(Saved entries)

----

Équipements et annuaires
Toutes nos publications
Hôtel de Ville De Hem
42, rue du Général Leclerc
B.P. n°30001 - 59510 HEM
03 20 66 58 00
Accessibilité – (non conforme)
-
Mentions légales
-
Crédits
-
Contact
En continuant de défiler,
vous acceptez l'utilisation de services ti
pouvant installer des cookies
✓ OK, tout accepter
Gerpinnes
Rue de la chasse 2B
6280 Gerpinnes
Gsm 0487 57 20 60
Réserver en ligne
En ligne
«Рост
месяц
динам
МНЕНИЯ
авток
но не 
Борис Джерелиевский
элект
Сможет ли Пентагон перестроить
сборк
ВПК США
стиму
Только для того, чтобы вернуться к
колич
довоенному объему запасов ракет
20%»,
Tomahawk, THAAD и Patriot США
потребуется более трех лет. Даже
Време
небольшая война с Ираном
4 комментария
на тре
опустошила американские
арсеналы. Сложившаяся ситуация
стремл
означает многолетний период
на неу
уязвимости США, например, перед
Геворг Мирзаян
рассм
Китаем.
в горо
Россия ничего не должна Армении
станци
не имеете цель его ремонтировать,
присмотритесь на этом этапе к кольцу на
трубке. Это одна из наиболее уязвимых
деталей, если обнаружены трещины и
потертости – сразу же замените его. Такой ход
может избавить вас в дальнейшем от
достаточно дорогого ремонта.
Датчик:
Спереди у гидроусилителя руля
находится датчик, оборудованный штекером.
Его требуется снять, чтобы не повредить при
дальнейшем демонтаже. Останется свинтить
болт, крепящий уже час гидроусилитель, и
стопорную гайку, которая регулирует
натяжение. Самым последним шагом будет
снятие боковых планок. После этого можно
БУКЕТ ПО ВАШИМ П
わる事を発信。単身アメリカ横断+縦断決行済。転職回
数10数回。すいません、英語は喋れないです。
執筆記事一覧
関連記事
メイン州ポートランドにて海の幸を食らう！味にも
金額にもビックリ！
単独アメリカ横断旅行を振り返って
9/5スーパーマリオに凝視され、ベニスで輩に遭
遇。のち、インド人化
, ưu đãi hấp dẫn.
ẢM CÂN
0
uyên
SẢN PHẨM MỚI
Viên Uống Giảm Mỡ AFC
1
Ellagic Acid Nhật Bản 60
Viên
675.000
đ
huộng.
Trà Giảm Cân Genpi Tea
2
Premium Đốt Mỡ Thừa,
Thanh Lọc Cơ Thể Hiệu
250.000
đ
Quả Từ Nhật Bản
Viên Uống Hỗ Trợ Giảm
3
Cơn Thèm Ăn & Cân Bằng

----

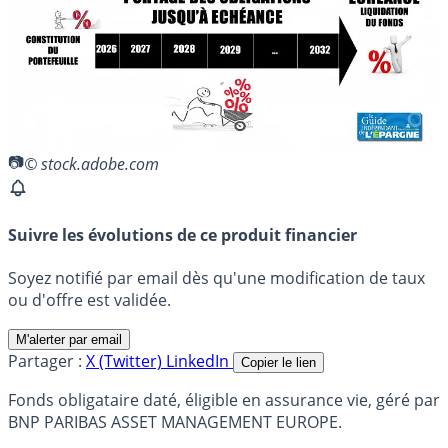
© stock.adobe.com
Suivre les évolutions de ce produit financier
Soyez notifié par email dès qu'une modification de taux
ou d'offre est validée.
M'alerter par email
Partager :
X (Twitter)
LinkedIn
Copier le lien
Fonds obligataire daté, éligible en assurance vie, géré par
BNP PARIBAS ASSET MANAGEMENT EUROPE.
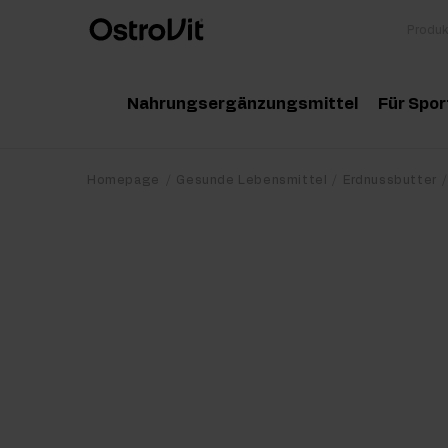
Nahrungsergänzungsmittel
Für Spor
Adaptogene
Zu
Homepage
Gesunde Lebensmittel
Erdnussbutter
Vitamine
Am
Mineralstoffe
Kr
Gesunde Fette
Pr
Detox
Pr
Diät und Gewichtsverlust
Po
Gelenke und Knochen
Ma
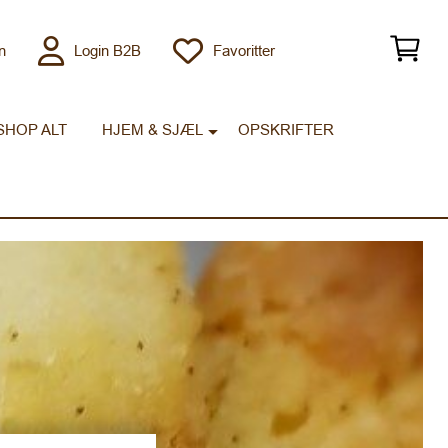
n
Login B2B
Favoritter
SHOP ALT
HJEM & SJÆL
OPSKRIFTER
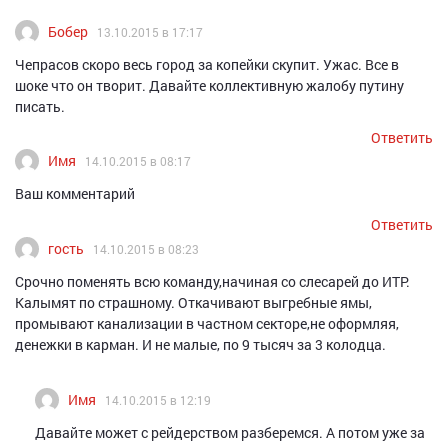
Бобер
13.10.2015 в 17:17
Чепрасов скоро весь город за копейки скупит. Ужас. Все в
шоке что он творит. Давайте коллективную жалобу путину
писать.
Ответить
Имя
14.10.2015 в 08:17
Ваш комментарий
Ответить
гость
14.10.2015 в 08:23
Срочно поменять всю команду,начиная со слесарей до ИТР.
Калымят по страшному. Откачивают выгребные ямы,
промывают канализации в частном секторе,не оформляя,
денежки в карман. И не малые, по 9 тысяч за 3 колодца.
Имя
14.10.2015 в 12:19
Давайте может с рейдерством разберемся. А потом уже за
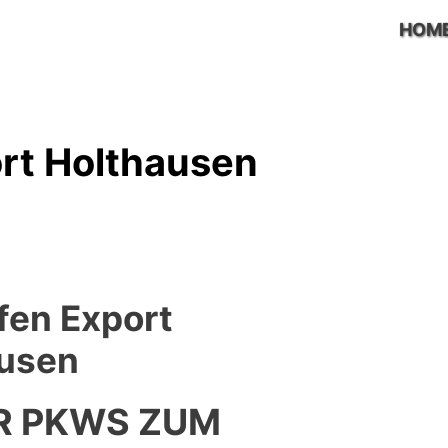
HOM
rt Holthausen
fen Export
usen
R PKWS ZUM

----

Using the records above, set down exactly the lines from the one with "Геворг Мирзаян" through the one with "может избавить вас в дальнейшем от", inclusive, and nothing more.

Геворг Мирзаян
рассм
Китаем.
в горо
Россия ничего не должна Армении
станци
не имеете цель его ремонтировать,
присмотритесь на этом этапе к кольцу на
трубке. Это одна из наиболее уязвимых
деталей, если обнаружены трещины и
потертости – сразу же замените его. Такой ход
может избавить вас в дальнейшем от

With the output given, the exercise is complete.